Colombia Film Commissioner, Silvia Echeverri outlined Latin America‘s evolving audiovisual landscape and her country’s growing production sector during a presentation at the Taiwan Creative Content Fest (TCCF), highlighting opportunities for Asian-Latin American collaboration.
Latin America’s audiovisual market is experiencing significant growth, with Argentina, Brazil and Mexico leading the sector with combined revenues of approximately $20 billion in 2021, of which $3 billion came from film earnings, Echeverri’s presentation revealed. The region’s entertainment landscape is increasingly dominated by streaming platforms, with Netflix maintaining its position as market leader through Spanish and Portuguese original productions like “La Casa de las Flores” and “Narcos.”
The streaming landscape continues to evolve with Prime Video gaining ground through local content such as “El Presidente” and “La Jauría,” while Disney+ has quickly established itself since its 2020 launch. Max has carved out a niche with Spanish-language originals like “Los Espookys,” as regional players Claro Video and Movistar Play leverage their telecommunications infrastructure to maintain market share.
Specialized platforms are also making their mark, with Pantaya targeting Spanish-speaking audiences and VIX producing originals like “La Mujer del Diablo” and “Travesuras de la Niña Mala.”
In her TCCF presentation, Echeverri highlighted Colombia’s emergence as a significant player, with its audiovisual industry revenues growing 15% between 2009 and 2019, to reach $2.3 billion in 2021. The country’s appeal to international productions is bolstered by its dual incentive structure: the Colombia Film Fund (FFC) and the Certificates of Audiovisual Investment (CINA).
The FFC offers a 40% cash rebate on audiovisual services and 20% on logistical services, while CINA provides a 35% tax rebate. These programs have attracted major productions including Ang Lee’s “Gemini Man,” “American Made” starring Tom Cruise, and Apple TV+’s “Echo 3.” Other notable projects include “Loving Pablo,” “The Lost City of Z,” “Mile 22,” “The 33” and recent productions like “Ambush,” “Freelance,” “The Morning Show” (in post-production), “What You Wish For,” “My Neighbor Adolf,” “The Changeling” and “Buddy Games.”

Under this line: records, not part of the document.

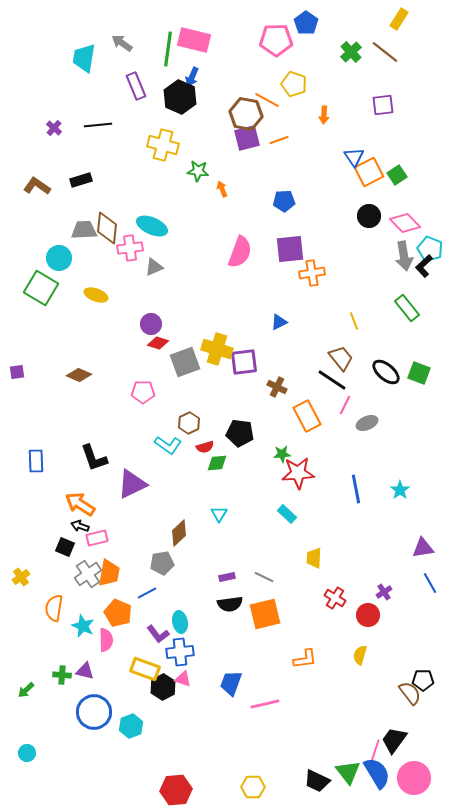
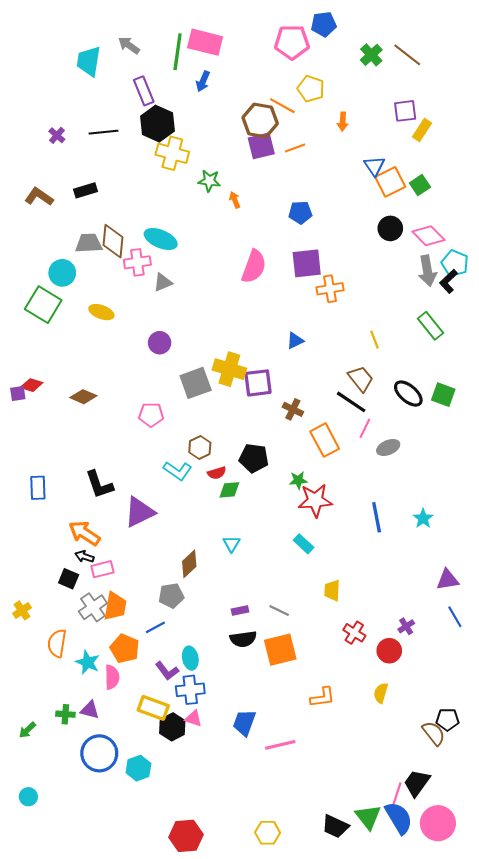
yellow rectangle: (399, 19) -> (422, 130), moved
blue pentagon: (306, 23) -> (324, 24), turned 30
black hexagon: (180, 97) -> (157, 124), moved
red diamond: (158, 343) -> (32, 385), moved

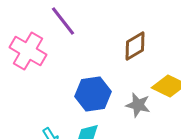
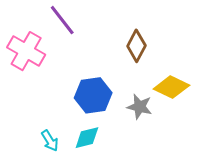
brown diamond: (135, 46) -> (136, 46), turned -32

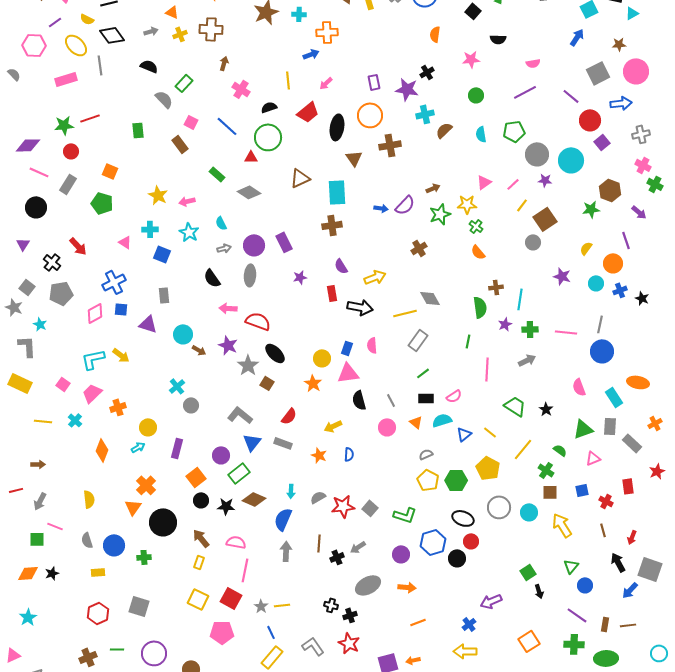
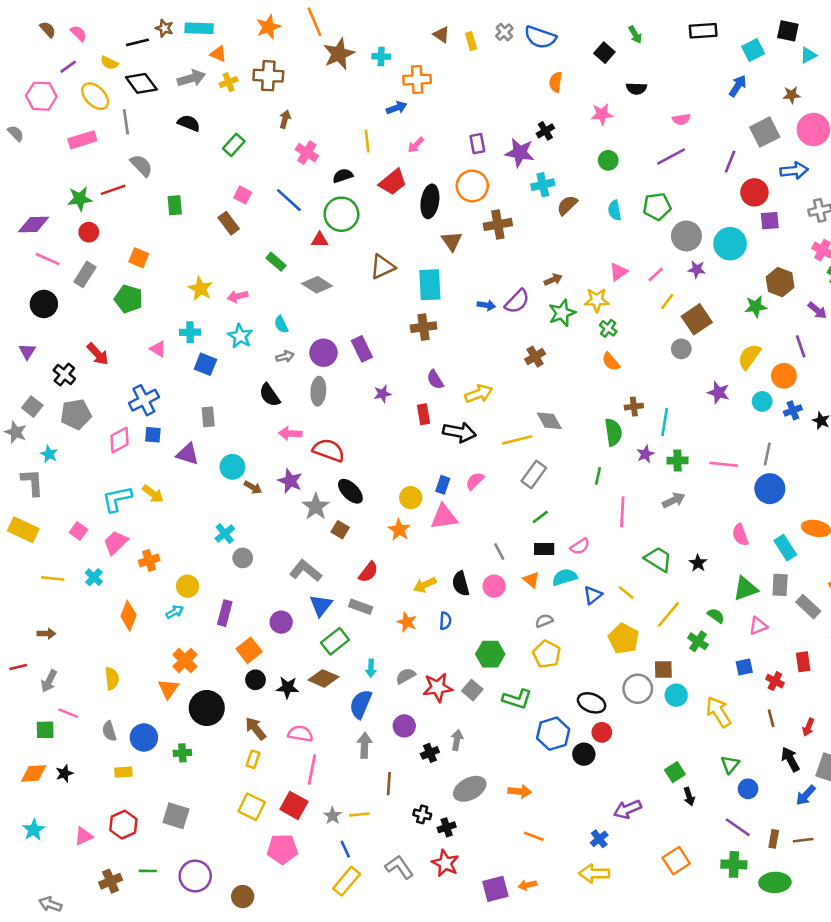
gray arrow: (151, 31) -> (191, 78), size x1.5
purple line: (571, 96) -> (730, 162), turned 72
gray semicircle: (164, 99) -> (141, 165), moved
purple square: (602, 142) -> (770, 221), turned 35
yellow semicircle: (586, 248) -> (749, 357), size x1.5
pink semicircle: (372, 345) -> (475, 481), turned 49
black semicircle: (359, 400) -> (461, 584), moved
green rectangle: (239, 473) -> (335, 641), moved
green hexagon: (456, 480) -> (490, 654), moved
brown square: (550, 492) -> (663, 670), moved
brown line: (319, 543) -> (389, 784), moved
gray arrow: (358, 547) -> (457, 740), turned 133
purple circle: (401, 554) -> (404, 726), moved
orange line: (418, 622) -> (534, 836), turned 42
pink triangle: (13, 655) -> (84, 836), moved

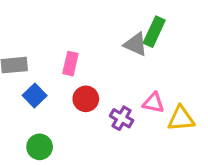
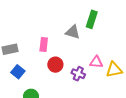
gray triangle: (136, 44) -> (73, 32), moved
blue square: (35, 95) -> (18, 72), moved

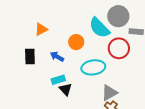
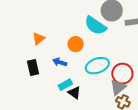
red circle: (119, 48) -> (122, 74), moved

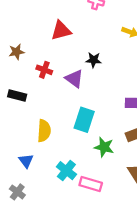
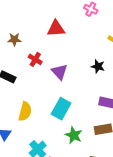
black star: (94, 60) -> (98, 66), moved

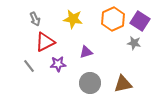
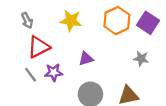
gray star: (134, 43) -> (141, 59), moved
gray line: (29, 66) -> (31, 75), moved

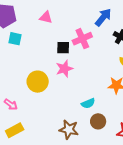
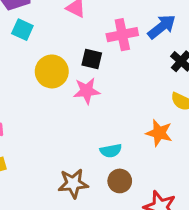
pink cross: (82, 39) -> (122, 35), moved
yellow circle: (38, 82) -> (52, 71), moved
brown star: (69, 130) -> (73, 183), turned -30

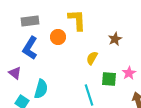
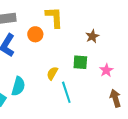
yellow semicircle: (92, 58) -> (52, 73), moved
green square: (109, 79) -> (80, 62), moved

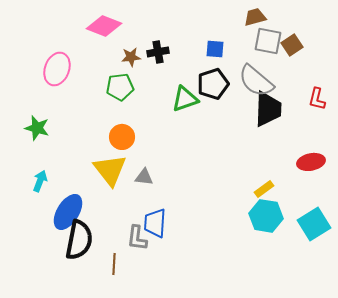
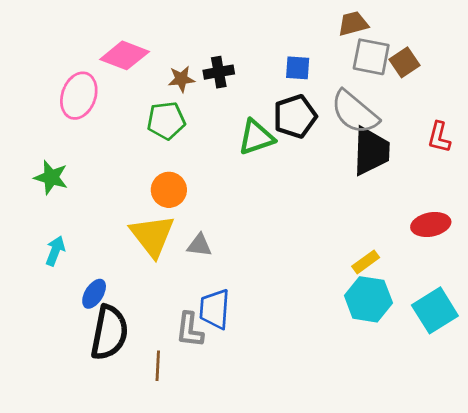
pink diamond: (104, 26) -> (125, 55), moved
blue ellipse: (68, 212) -> (94, 294), size x0.6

Since inception, CINA has approved 130 projects. FFC has greenlit 54 projects between 2013 and 2024. The initiatives have generated substantial local impact, with significant benefits to the airline and hotel industries.
The commissioner emphasized the country’s production infrastructure benefits from its equatorial location, providing consistent filming conditions year-round, while offering diverse locations from glacial landscapes to jungles and urban settings. Productions must meet minimum spend requirements, ranging from approximately $562,500 for features and series to $62,500 for music videos, with video games requiring $380,000 and advertising productions $125,000.
“We have knowledgeable crews that have had the experience of work in national and international productions and know how to do their job,” Echeverri said.
The presentation at TCCF highlighted potential opportunities for Taiwanese companies to collaborate with Latin American producers, noting significant growth in Asian content consumption across Latin America. According to market studies presented, over 60% of young people in Latin America have watched at least one K-drama or anime in the past year, with Asian content consumption increasing by 35% in the last two years.
This positioning comes at a crucial time as major VOD providers seek collaborations with local production companies across Latin America, potentially establishing the region as a significant exporter of audiovisual content, according to the Inter-American Development Bank.